Il aura fallu patienter huit ans, après un premier album sorti en 2002 chez Warner, Bout de Terre (le premier, aussi, réalisé par Stefan Mellino, compositeur et guitariste des Négresses Vertes), pour que Zora (Bensliman) remontre enfin le bout de son joli museau, désormais en autoproduction. « Enfin », parce que la jeune femme qui signe l’essentiel de cet album (avec son alter ego, à la ville comme à la scène, Jean-Philippe Courtois) ne manque pas d’atouts. Découverte du Printemps de Bourges dès 1998, elle a multiplié depuis les premières parties (Richard Bohringer, Gnawa Diffusion, CharlÉlie Couture, Souad Massi, Zebda… dont la synthèse donnerait un bon aperçu du style de ses chansons) et les apparitions en festivals, et compte dans son jeu un certain M, lequel cosigne deux musiques de ce Panaméenne « aux parfums de pop revigorante ». Verbe décomplexé, ironie mordante, invective dessalée, c’est joyeux et riche musicalement, ça swingue au son d’une voix plutôt grave… « Moi, avec ma voix garçonne et mon caractère bien trempé ; lui, Jean-Fi, avec sa guitare et ses élucubrations, ensemble on concocte ces chansons où je me livre, par bribes, tout en peignant les travers de personnages attachants qui nous rappellent forcément quelqu’un. L’humeur est à l’humour tendre ou corrosif, souvent, au franc-parler toujours. » Dépression, angoisse chronique, égalité des chances, équilibre homme-femme, mixité, émigration, mercantilisme, surconsommation… On ressent l’urgence d’un retour à l’essentiel, jusqu’à la confession ultime d’un guitare-voix feutré aux envolées poignantes (Silence austère), en passant par un facétieux duo entre Jean-Fi et Zora (Super la mer), bossa pop sur fond de sirtaki ! Après le « faux départ » de 1998 (et deux vrais enfants, quand même, dans l’intervalle), gageons que ce second album sera le bon.

 

 

Voilà, c’est la fin de ces vendanges d’automne. Plus de cent disques et DVD présentés en trois mois… Je visiterai encore quelques caves spéciales où, avec le temps, le bon vin se bonifie en silence. Mais ensuite ? Ici en tout cas, histoire de refermer ce sujet comme il a débuté, avec Graeme Allwright, je vous propose une autre vidéo qui laisse deviner (malgré sa qualité technique médiocre) la réalité ordinaire des concerts de cet artiste extraordinaire, depuis qu’il parcourt les routes, en trimardeur de la chanson, sans relâche aucune et en faisant toujours le plein… en marge totale des médias. Le plein des salles, mais surtout le plein d’amitié, d’amour et de joie, le public ne demandant – spontanément et systématiquement – qu’à chanter en c(h)œur avec lui.

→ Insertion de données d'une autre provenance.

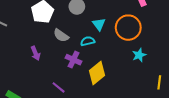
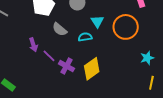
cyan star: (139, 55) -> (147, 58), moved
purple cross: (74, 60) -> (67, 66), moved
purple line: (59, 87) -> (49, 56), moved

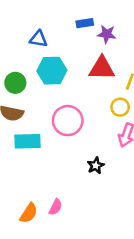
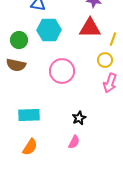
cyan rectangle: (28, 141) -> (29, 115), moved
black star: (96, 166) -> (79, 118), moved
pink semicircle: (56, 207) -> (74, 142), moved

Formidable Graeme, aussi authentique à la ville qu’à la scène et vice-versa ! Je garde au cœur, par exemple, le souvenir ému d’une humble visite, dans la Corne de l’Afrique, rien que tous les deux, auprès de réfugiés somaliens au temps de la Guerre de l’Ogaden… Quelle humanité chez cet homme-là – non, hélas, ça n’est pas un pléonasme – qui sait parler autant sinon plus avec les yeux qu’avec les mots… Alors, maintenant qu’on a fêté pendant un an nos retrouvailles, suite au coup d’arrêt brutal que vous savez (y a-t-il un « docteur » dans la salle d’attente de Si ça vous chante prêt à nous aider à faire de nouveau chorus sur le papier ?), avec Graeme Allwright, buvons encore à l’amitié, l’amour, la joie… Une dernière fois (pour cette saison : « Au cœur de l’arbre il y a le fruit / Au cœur du fruit il y a la graine / Au cœur de la graine il y a la vie / Et la saison prochaine… »). Aujourd’hui, en effet, ça m’fait d’la peine, mais il faut que je m’en aille.